If we understand the underlying mechanisms behind human value formation through inner-misalignment w/ respect to the reward circuitry, then we might be able to better develop the theory of learning systems developing values, which includes AGI.
There may not be substantial disagreements here. Do you agree with:
"a particular human's learning process + reward circuitry + "training" environment -> the human's learned values" is more informative about inner-misalignment than the usual "evolution -> human values" (e.g. Two twins could have different life experiences and have different values, or a sociopath may have different reward circuitry which leads to very different values than people with typical reward circuitry even given similar experiences)
The most important claim in your comment is that "human learning → human values" is evidence that inner misalignment is easier than it seems when one looks at it from the "evolution -> human values" perspective. Here's why I disagree:
I don't know what you mean by "inner misalignment is easier"? Could you elaborate? I don't think you mean "inner misalignment is more likely to happen" because you then go on to explain inner-misalignment & give an example and say "I worry you are being insufficiently pessimistic."One implication I read was that inner values learned (ie the inner-misaligned values) may scale, which is the opposite prediction usually given. See:
I also think this regularity in inner values is reasonably robust to sharp left turns in capabilities. If you take a human whose outer behavior suggests they like dogs, and give that human very strong capabilities to influence the future, I do not think they are at all likely to erase dogs from existence.

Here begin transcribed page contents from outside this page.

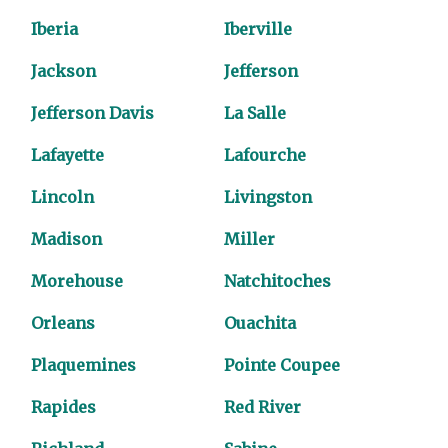
Iberia
Iberville
Jackson
Jefferson
Jefferson Davis
La Salle
Lafayette
Lafourche
Lincoln
Livingston
Madison
Miller
Morehouse
Natchitoches
Orleans
Ouachita
Plaquemines
Pointe Coupee
Rapides
Red River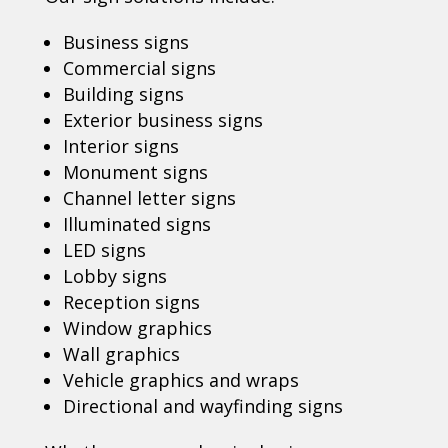
Business signs
Commercial signs
Building signs
Exterior business signs
Interior signs
Monument signs
Channel letter signs
Illuminated signs
LED signs
Lobby signs
Reception signs
Window graphics
Wall graphics
Vehicle graphics and wraps
Directional and wayfinding signs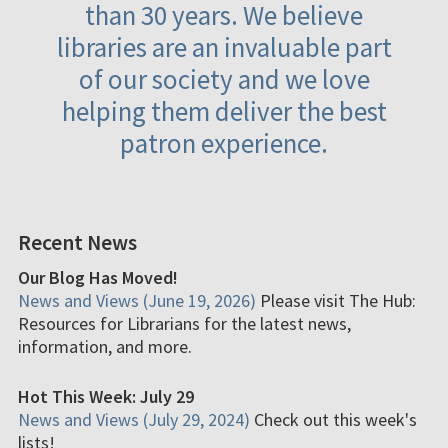
than 30 years. We believe
libraries are an invaluable part
of our society and we love
helping them deliver the best
patron experience.
Recent News
Our Blog Has Moved!
News and Views (June 19, 2026)
Please visit The Hub:
Resources for Librarians for the latest news,
information, and more.
Hot This Week: July 29
News and Views (July 29, 2024)
Check out this week's
lists!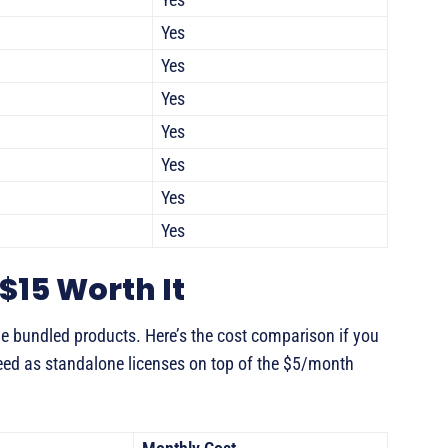
Yes
Yes
Yes
Yes
Yes
Yes
Yes
$15 Worth It
 bundled products. Here’s the cost comparison if you
eed as standalone licenses on top of the $5/month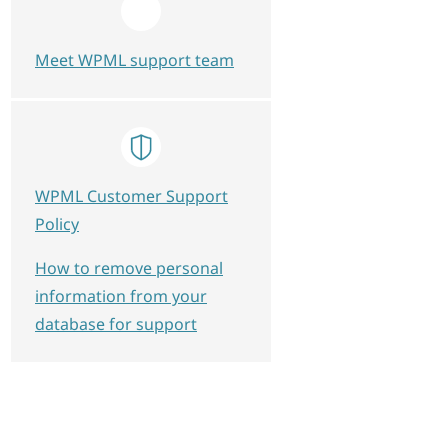
Meet WPML support team
WPML Customer Support
Policy
How to remove personal
information from your
database for support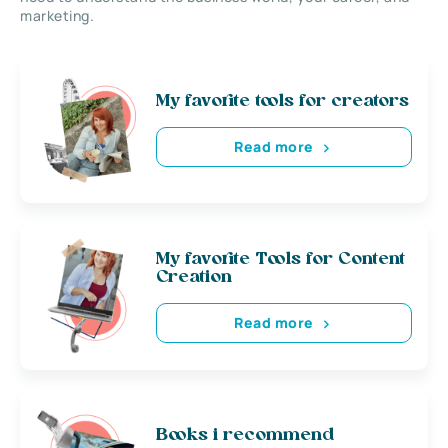
marketing.
My favorite tools for creators
Read more
My favorite Tools for Content
Creation
Read more
Books i recommend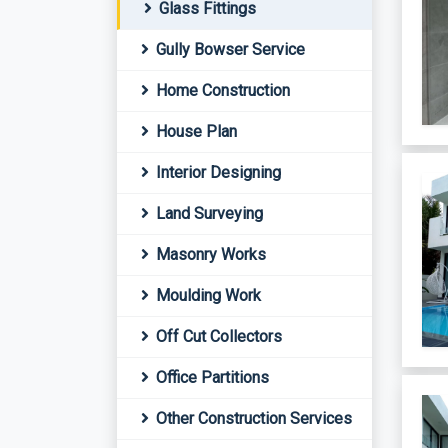
Glass Fittings
Gully Bowser Service
Home Construction
House Plan
Interior Designing
Land Surveying
Masonry Works
Moulding Work
Off Cut Collectors
Office Partitions
Other Construction Services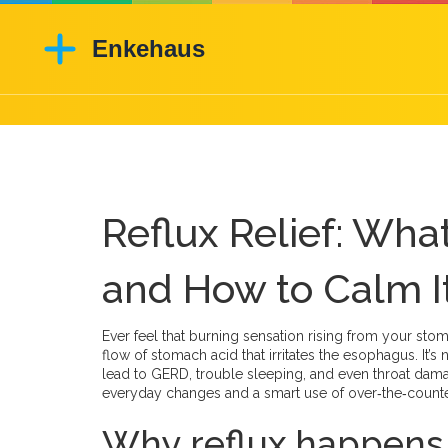
Reflux Relief: Wha
and How to Calm It
Ever feel that burning sensation rising from your stom
flow of stomach acid that irritates the esophagus. It’
lead to GERD, trouble sleeping, and even throat da
everyday changes and a smart use of over‑the‑count
Why reflux happens a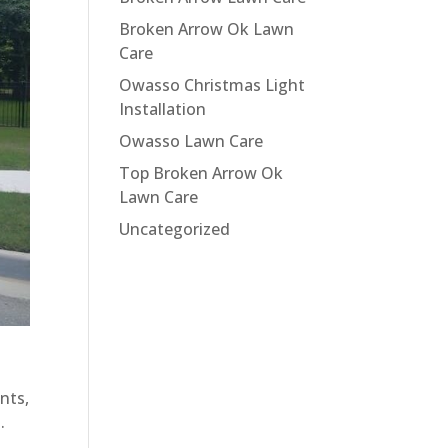
Broken Arrow Ok Lawn
Care
Owasso Christmas Light
Installation
Owasso Lawn Care
Top Broken Arrow Ok
Lawn Care
Uncategorized
nts,
.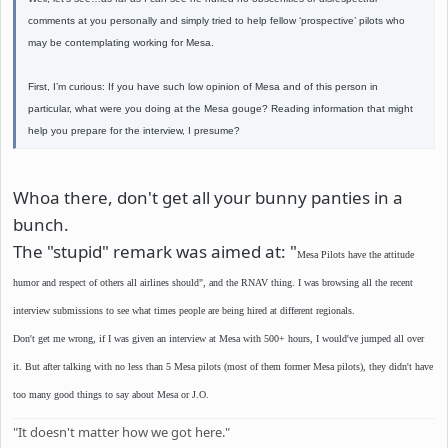
comments at you personally and simply tried to help fellow ‘prospective’ pilots who
may be contemplating working for Mesa.
First, I’m curious: If you have such low opinion of Mesa and of this person in
particular, what were you doing at the Mesa gouge? Reading information that might
help you prepare for the interview, I presume?
Whoa there, don't get all your bunny panties in a
bunch.
The "stupid" remark was aimed at: "
Mesa Pilots have the attitude
humor and respect of others all airlines should", and the RNAV thing. I was browsing all the recent
interview submissions to see what times people are being hired at different regionals.
Don't get me wrong, if I was given an interview at Mesa with 500+ hours, I would've jumped all over
it. But after talking with no less than 5 Mesa pilots (most of them former Mesa pilots), they didn't have
too many good things to say about Mesa or J.O.
"It doesn't matter how we got here."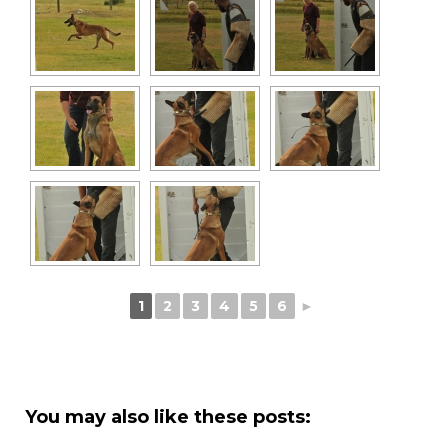
1
2
3
4
5
6
►
You may also like these posts: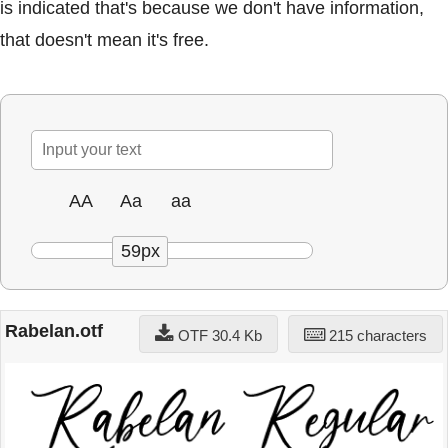
is indicated that's because we don't have information,
that doesn't mean it's free.
AA
Aa
aa
59px
Rabelan.otf
OTF 30.4 Kb
215 characters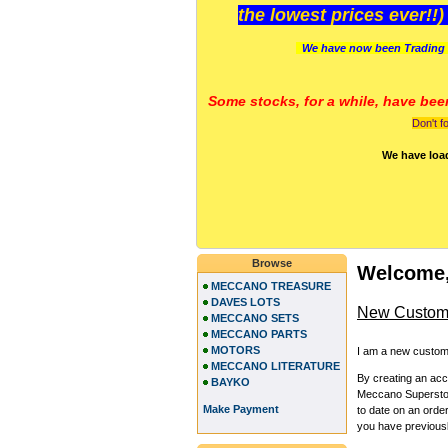
the lowest prices ever!!
We have now been Trading 
Some stocks, for a while, have bee
Don't f
We have loa
Browse
Welcome,
MECCANO TREASURE
DAVES LOTS
New Custom
MECCANO SETS
MECCANO PARTS
MOTORS
I am a new custom
MECCANO LITERATURE
By creating an ac
BAYKO
Meccano Superstore
Make Payment
to date on an orde
you have previous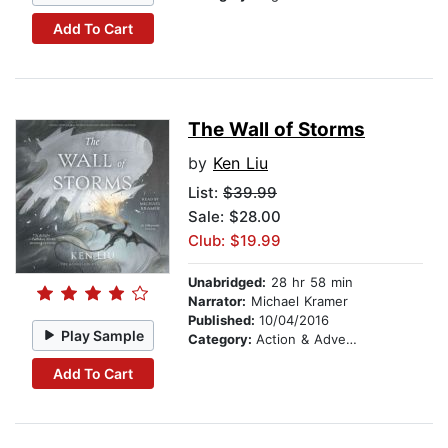
Add To Cart
The Wall of Storms
by
Ken Liu
List:
$39.99
Sale: $28.00
Club: $19.99
Unabridged:
28 hr 58 min
Narrator:
Michael Kramer
Published:
10/04/2016
Play Sample
Category:
Action & Adventure
Add To Cart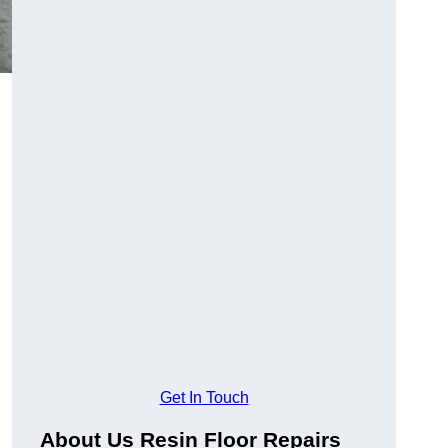
Get In Touch
About Us Resin Floor Repairs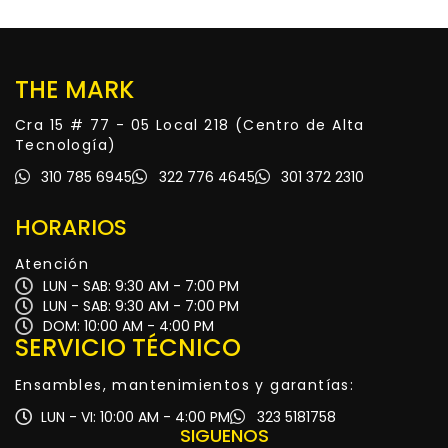
THE MARK
Cra 15 # 77 - 05 Local 218 (Centro de Alta
Tecnología)
310 785 6945
322 776 4645
301 372 2310
HORARIOS
Atención
LUN - SAB: 9:30 AM - 7:00 PM
LUN - SAB: 9:30 AM - 7:00 PM
DOM: 10:00 AM - 4:00 PM
SERVICIO TÉCNICO
Ensambles, mantenimientos y garantías:
LUN - VI: 10:00 AM - 4:00 PM
323 5181758
SIGUENOS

This matches my intuitions.
My understanding is: Bob's genome didn't have access to Bob's developed world model (WM) when he was born (because his WM wasn't developed yet). Bob's genome can't directly specify "care about your specific family" because it can't hardcode Bob's specific family's visual or auditory features.
This direct-specification wouldn't work anyways because people change looks, Bob could be adopted, or Bob could be born blind & deaf.
[Check, does the Bob example make sense?]
But, the genome does do something indirectly that consistently leads to people valuing their families (say ~80% of people). The bulleted list (e.g. reaction to being scammed, etc) are other extremely common human values & biases that seems improbable for the genome to directly specify, so the alternative hypothesis is the genome set the initial conditions (along with the environment) such that these are generally convergently learned.
The hope is that this is true, the mechanisms of which can be understood, and these mechanism can be applied to AGI convergently learning desired values.